The Services module indeed provides a strong model for what we're trying to achieve in this issue. Personally, I think a good next step would be to identify what a minimal adaptation of services into core could look like. It might include the following:

* services API
* XMLRPC server to replace existing xmlrpc.php
* JSON server to replace existing JSON request handling
* RSS server to replace existing RSS request handling
* some of the services (e.g., node.load) implemented in services module, probably relatively few to start with.

We would at least learn a lot by critiquing and analyzing this existing solution. At best, we would come out with a concrete plan for what refactoring is needed.

#41

Rob Loach - February 28, 2008 - 22:13

There should be two parts of this Services API:

Servers
The servers provide means of communication between the local server, and the external source requesting the data. They are the medium in which the data is communicated. This would include a XML-RPC server, a JSON server, and a RSS server, like nedjo mentioned. Contributed modules, as well as potential future core services, could provide a REST server, a SOAP server, an RDF server, and many others.
Services
The services would describe what data could be transported. The Data API will help us here, as it will (probably) provide all CRUD methods for any data we want to manipulate (users, taxonomy, nodes, blocks, etc). The drupal_load(), drupal_save() and drupal_delete() functions will help us load/manipulate information from any data source within the Drupal database, and pass it along a service through to the various servers available (XML-RPC, JSON, RSS, etc). The service I described here would end up being called the Data Service.
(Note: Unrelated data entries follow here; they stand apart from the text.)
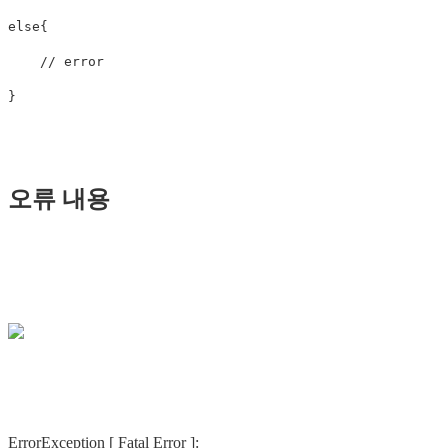
else
{
// error        
}
오류 내용
ErrorException [ Fatal Error ]:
All of this should adhere to the user permissions system. This means that in order for services to provide administrative rights (to do things like save new nodes), they should authenticate with a session, and then hold onto their own session ID.

#42

Dimegga - February 29, 2008 - 01:35

suscribe

#43

BioALIEN - March 1, 2008 - 05:57

I somewhat agree with Rob Loach's comment about the Services API having two distinct parts. It would be great to have an incarnation of services.module in core. I'll be keeping a close eye on how this issue unfolds.

#44

Grugnog2 - March 1, 2008 - 22:58

I haven't really looked at the services module code in detail. I agree that it provides a useful functionality template but I am not sure it is necessarily the model we would want to use for some of the web services we might provide in Drupal core.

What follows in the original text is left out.